**INSTRUCTIONS FOR THE TASK**
Below are records; report the number of lines among them that include the word "Detector", and nothing further.

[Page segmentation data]

▬▬▬▬▬▬

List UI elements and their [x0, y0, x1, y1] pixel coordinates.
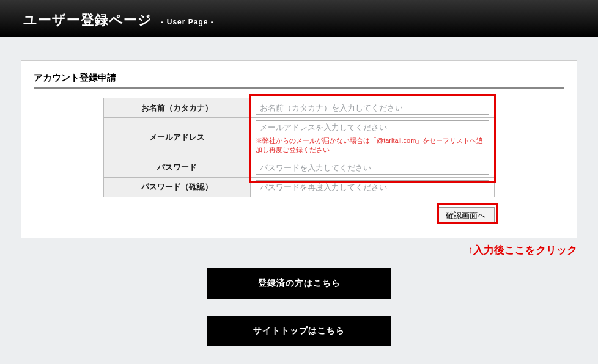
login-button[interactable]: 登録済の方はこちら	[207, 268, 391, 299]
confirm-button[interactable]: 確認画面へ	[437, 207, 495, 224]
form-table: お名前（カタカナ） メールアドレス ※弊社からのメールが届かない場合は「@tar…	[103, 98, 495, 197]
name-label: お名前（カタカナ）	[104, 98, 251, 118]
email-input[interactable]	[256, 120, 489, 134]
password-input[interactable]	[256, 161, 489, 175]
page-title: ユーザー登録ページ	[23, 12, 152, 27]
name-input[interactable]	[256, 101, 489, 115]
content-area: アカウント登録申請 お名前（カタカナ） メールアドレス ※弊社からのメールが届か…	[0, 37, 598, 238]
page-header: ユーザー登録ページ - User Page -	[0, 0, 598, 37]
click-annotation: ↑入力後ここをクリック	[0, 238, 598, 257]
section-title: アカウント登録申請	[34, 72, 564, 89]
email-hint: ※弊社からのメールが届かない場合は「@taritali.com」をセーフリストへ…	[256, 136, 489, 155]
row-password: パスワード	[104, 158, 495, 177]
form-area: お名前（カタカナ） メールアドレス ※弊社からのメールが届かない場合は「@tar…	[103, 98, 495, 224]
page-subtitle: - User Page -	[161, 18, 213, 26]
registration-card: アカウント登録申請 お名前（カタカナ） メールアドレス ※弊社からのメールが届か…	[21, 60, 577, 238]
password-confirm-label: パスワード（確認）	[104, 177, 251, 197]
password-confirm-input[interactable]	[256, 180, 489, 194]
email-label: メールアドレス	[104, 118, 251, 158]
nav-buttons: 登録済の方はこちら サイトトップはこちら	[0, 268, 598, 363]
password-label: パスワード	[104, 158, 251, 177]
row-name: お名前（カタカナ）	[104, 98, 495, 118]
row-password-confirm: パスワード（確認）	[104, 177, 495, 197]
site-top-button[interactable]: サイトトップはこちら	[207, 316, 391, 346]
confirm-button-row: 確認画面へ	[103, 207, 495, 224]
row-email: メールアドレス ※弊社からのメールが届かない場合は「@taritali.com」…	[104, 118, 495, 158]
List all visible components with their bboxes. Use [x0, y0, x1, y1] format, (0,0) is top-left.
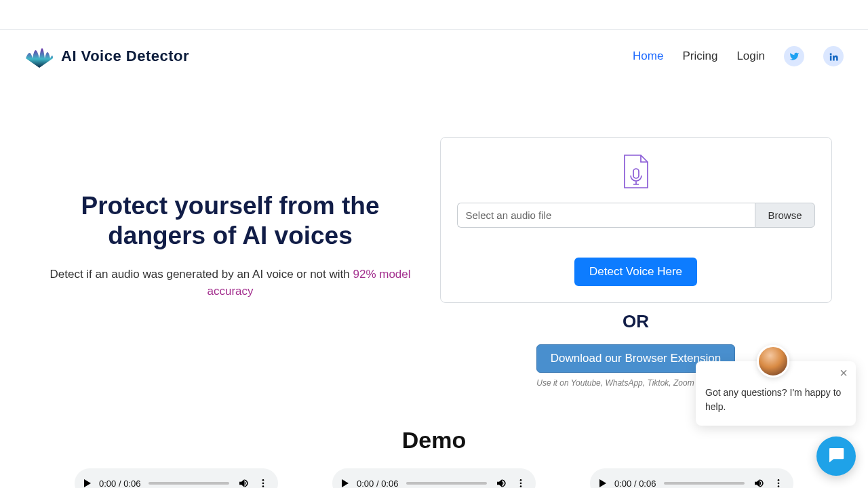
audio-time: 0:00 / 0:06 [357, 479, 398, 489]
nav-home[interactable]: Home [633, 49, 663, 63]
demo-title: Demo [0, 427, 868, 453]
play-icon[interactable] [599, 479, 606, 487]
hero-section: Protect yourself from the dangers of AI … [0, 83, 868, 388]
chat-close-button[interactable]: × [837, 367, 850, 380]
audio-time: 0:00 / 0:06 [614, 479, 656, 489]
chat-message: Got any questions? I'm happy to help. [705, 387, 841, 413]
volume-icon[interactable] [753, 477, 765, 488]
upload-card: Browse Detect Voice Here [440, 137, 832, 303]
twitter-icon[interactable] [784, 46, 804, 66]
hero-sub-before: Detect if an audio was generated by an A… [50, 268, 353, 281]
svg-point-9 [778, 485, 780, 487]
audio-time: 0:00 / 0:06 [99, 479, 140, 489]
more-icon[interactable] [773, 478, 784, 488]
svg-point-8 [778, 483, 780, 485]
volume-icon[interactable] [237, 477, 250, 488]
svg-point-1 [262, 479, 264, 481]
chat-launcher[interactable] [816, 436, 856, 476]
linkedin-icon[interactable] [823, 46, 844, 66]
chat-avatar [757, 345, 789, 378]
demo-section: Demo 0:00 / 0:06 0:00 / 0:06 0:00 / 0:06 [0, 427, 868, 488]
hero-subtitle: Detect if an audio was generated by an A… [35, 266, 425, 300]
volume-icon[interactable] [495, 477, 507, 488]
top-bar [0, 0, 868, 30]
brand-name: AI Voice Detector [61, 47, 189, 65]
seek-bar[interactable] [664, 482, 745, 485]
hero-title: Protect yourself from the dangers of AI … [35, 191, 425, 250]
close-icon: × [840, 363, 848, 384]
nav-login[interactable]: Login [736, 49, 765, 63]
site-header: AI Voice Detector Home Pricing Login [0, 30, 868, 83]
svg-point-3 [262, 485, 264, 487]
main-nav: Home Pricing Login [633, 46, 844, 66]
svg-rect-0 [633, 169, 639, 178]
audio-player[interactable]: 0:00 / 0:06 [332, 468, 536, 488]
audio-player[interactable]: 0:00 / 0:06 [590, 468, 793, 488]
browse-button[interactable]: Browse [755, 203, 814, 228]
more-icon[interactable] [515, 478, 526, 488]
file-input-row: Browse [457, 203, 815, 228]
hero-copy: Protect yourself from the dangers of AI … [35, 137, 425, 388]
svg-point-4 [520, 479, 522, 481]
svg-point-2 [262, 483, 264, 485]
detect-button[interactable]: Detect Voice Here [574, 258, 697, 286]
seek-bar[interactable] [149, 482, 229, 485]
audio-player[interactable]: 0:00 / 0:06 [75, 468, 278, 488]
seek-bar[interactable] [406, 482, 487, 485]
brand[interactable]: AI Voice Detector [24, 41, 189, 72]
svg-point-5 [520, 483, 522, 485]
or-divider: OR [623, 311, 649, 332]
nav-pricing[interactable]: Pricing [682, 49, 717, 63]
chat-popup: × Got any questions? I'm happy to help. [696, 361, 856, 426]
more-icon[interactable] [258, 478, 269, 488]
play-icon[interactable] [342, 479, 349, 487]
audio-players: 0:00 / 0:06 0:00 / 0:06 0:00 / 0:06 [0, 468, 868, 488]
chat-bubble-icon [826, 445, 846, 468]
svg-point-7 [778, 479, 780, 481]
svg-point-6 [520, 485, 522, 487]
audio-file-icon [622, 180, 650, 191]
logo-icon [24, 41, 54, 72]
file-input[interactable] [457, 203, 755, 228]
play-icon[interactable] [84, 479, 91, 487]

▬▬▬▬▬▬

**OUTPUT BELOW**
3